In order to more closely examine the possible role of the P22 chromosome in this peculiar asymmetric segregation phenotype, P22 Δpid::yfp was equipped with a parS site (resulting in P22 Δpid::yfp parS), allowing its whereabouts during infection to become fluorescently tractable in an LT2 strain expressing the ParB protein fused to mCherry (i.e. LT2 pCW-mCherry-parB). Interestingly, soon after infection of LT2 pCW-mCherry-parB with P22 Δpid::yfp parS, a single and coherent mCherry cloud appeared in cells destined for non-lytic infection (Figure 9A and 9B), indicative for the presence of one (or possibly more) P22 chromosome(s). Furthermore, upon subsequent cell divisions, this cloud became asymmetrically segregated between siblings, with pid expression remaining tightly linked to the cell inheriting and carrying the unintegrated P22 chromosome(s) (Figure 9). The gradual dilution of YFP molecules in siblings not inheriting this phage carrier state is consistent with the heterogeneity in YFP fluorescence in liquid cultures of LT2 infected with P22 Δpid::yfp observed earlier (cfr.

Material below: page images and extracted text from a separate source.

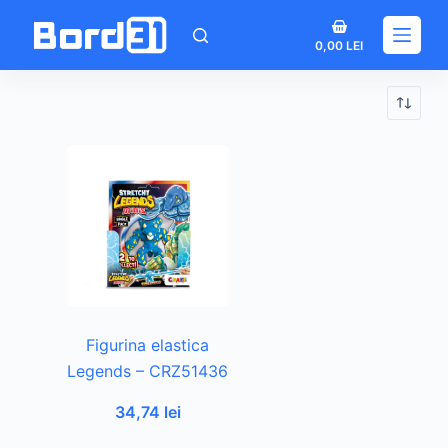
Sari
Coș
la
0,00
LEI
de
conținut
cumpărături
Figurina elastica
Legends – CRZ51436
34,74
lei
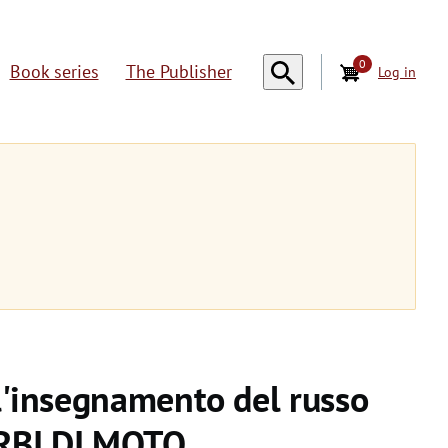
0
Book series
The Publisher
Log in
U
s
e
r
a
c
c
o
ll'insegnamento del russo
u
VERBI DI MOTO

Figure 7).
Discussion
Given the penetration and importance of bacteriophages in global ecology, understanding their possible associations with a host is of tremendous importance. In this report, the S. Typhimurium – phage P22 model system yielded both molecular and genetic evidence authenticating the existence of a dedicated phage carrier state in which an unintegrated phage chromosome is stably maintained in the cell and asymmetrically inherited by only one of the siblings upon further divisions. This behavior differs fundamentally from cells undergoing lytic or lysogenic phage development, which are forced either to lyse after the production of new virions or to symmetrically segregate the prophage chromosome (integrated in the host chromosome or existing as a stable episome) among siblings [19], [20], respectively.

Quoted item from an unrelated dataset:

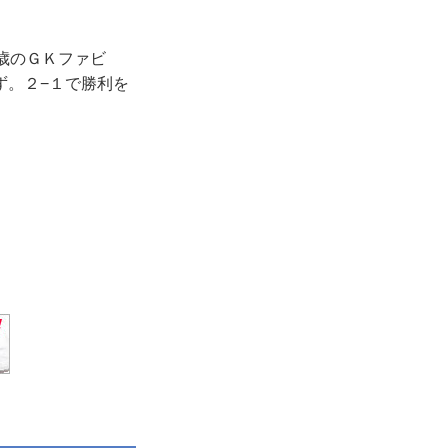
歳のＧＫファビ
ず。２−１で勝利を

The phage carrier (or pseudolysogenic) state is believed to have a tremendous impact on phage ecology, as the ability to postpone the commitment to lytic or lysogenic development might improve phage survival in inhospitable environments [11]–[14]. Specifically with regard to the biology of phage P22, our findings at the single cell level are in remarkable agreement with very early observations made by Zinder, who anticipated that upon infection P22 could be maintained in a pseudolysogenic form during several generations before integrating itself as a prophage [21]. Despite the long-standing assumption of its alleged existence and its ecological importance, however, the phage carrier state has so far hardly been documented from a molecular or genetic point of view. In fact, although it has been proposed that the phage remains idle or inert while being in this state [12], [13], our results on the contrary provide the first evidence that a dedicated phage – host interaction (as exemplified by Pid/dgo) can be mounted in phage carrier cells. Clearly, the existence of dedicated genetic programs that are executed solely in phage carrier cells substantiates their biological significance and allows them to differentiate from uninfected cells or cells destined for lytic or lysogenic development.
On itself, the induction of the LT2 dgo operon by the P22 Pid ORFan protein is also peculiar, since only a very limited number of phage – host interactions have so far been discovered in which the phage deliberately and specifically interferes with host gene expression. Indeed, in currently recognized interactions, phage encoded functions either (i) hijack cellular machinery and generally shut down host gene expression to support phage reproduction during lytic proliferation [22], or (ii) contribute virulence factors that support the pathogenicity of the host during lysogenic development [6], [23]. A notable exception was only recently described for λ lysogens of E. coli, in which the λ CI repressor was shown to compromise cellular gluconeogenesis by physically obstructing the host pckA promoter [24].
Interestingly, the dgo operon encodes proteins involved in the uptake and metabolism of D-galactonate, which is considered to be an important source of carbon and energy during intracellular survival and proliferation of Salmonella spp. [25]. Moreover, a dgoT knock-out was correspondingly found to attenuate the virulence of S. enterica serovar Choleraesuis in pigs [26]. It remains to be established, however, how exactly the Pid/dgo interaction is mounted within the carrier state, and whether it would endow carrier cells with increased virulence or rather constitutes a way for the phage to decide on how long to maintain this state.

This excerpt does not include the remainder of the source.